В частности, Вяч.Иванов просил Горького о содействии в решении финансового вопроса: чтобы продлили командировку в Италию от Наркомпроса, организованную Луначарским, и продолжали посылать денежное обеспечение. И Горький немедленно бросился «хлопотать». Он «хлопотал» о многих. Как в России в 1917—1921 годах, так и в «эмиграции».
Итак, фактически считать его эмигрантом нельзя. Это был затяжной, вынужденный отъезд, во время которого Горький не только лечился и писал классические вещи, но и пытался проводить сложную и хитроумную (как он себе представлял) политику по сближению эмиграции и метрополии. Но не так, как А.Н.Толстой, скомпрометировавший себя изданием газеты «Накануне». И уж конечно не так, как муж Марины Цветаевой Сергей Эфрон, завербованный НКВД и впоследствии погубивший не только самого себя, но и свою семью. Горький был слишком умен да и амбициозен для этого. И вообще Горький был Горький. Единственный и неповторимый.
Но это же стало и причиной глубокой внутренней драмы. Художник Павел Корин, посетивший Горького в Сорренто и написавший, возможно, лучший его портрет, гениально «схватил» это. Да, на его картине Горький возвышается над Везувием (так построена перспектива), что можно счесть обычной художнической комплиментарностью. Но как он одинок в своей громадности! Как очевидно неуютно ему на этой скале! Старый Сокол, доживший до крушения своих самых заветных иллюзий и не способный расправить крылья, но понимающий, что бросаться со скалы вниз головой – глупость. Мудрый беспомощный старик, обремененный «семьей» и осаждаемый просителями. Нет, сил в нем еще достаточно. Но опоры уже нет. Только вот эта толстая палка, помогавшая ему еще в его ранних странствиях. Так бы и бил этой палкой по башке всех, кто не понимает, что Человек – «это звучит гордо!»
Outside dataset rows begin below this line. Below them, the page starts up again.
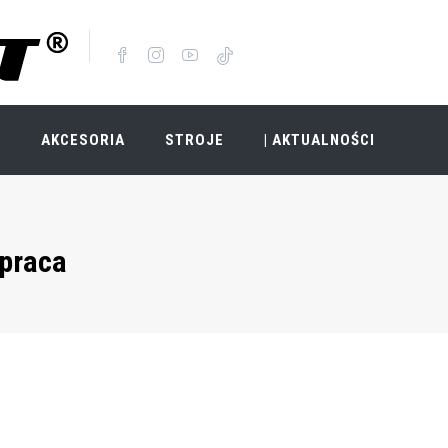
I
AKCESORIA
STROJE
| AKTUALNOŚCI
praca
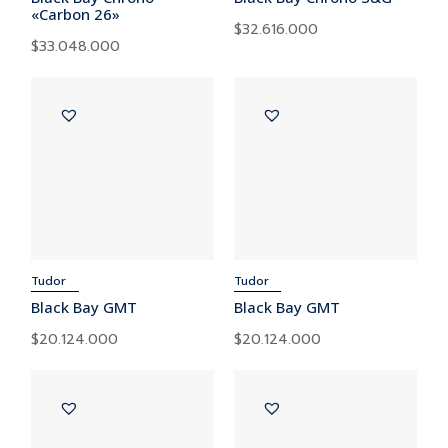
«Carbon 26»
BR-03 AUTO
$
32.616.000
BR-03 CHRONO
$
33.048.000
BR-03 DIVER
BR-03 GMT
BR-05 GMT
BR-S
BR-V2
BR-V2 GMT
BRIDGES
CUBITUS
LAUREATO
Tudor
Tudor
LUM
Black Bay GMT
Black Bay GMT
ALPINE EAGLE
$
20.124.000
$
20.124.000
L. U. C.
HAPPY SPORT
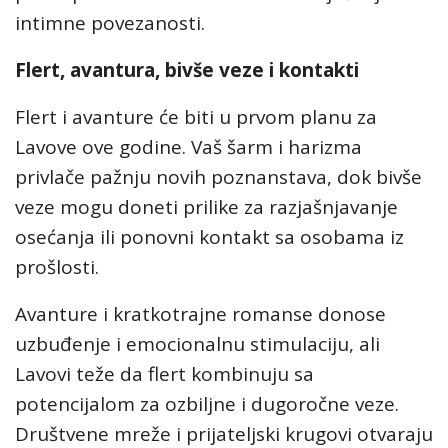
intimne povezanosti.
Flert, avantura, bivše veze i kontakti
Flert i avanture će biti u prvom planu za
Lavove ove godine. Vaš šarm i harizma
privlače pažnju novih poznanstava, dok bivše
veze mogu doneti prilike za razjašnjavanje
osećanja ili ponovni kontakt sa osobama iz
prošlosti.
Avanture i kratkotrajne romanse donose
uzbuđenje i emocionalnu stimulaciju, ali
Lavovi teže da flert kombinuju sa
potencijalom za ozbiljne i dugoročne veze.
Društvene mreže i prijateljski krugovi otvaraju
Возможно, такой (или похожий) взгляд был у Махатмы Ганди в конце сороковых годов, перед тем как его застрелил на улице индусский националист. Тогда, после мировой войны, рушились его главные идеалы, которыми он, говоря словами Толстого, «заразил» индийский народ. Тогда вновь вспыхнул национализм, и великий Ганди оказался «недостаточно» индусом. Как он страдал, видя, что в пламени возбужденных страстей горит то, что он кропотливо созидал всю жизнь, – его идеология «непротивления»!
Но простой народ назвал его Махатмой, что означает «великая душа». Для простых индусов, не для теоретиков национализма, он был почти богом. И до сих пор, подходя к месту его сожжения, надо задолго снимать обувь и идти босиком, как входишь в индусский храм.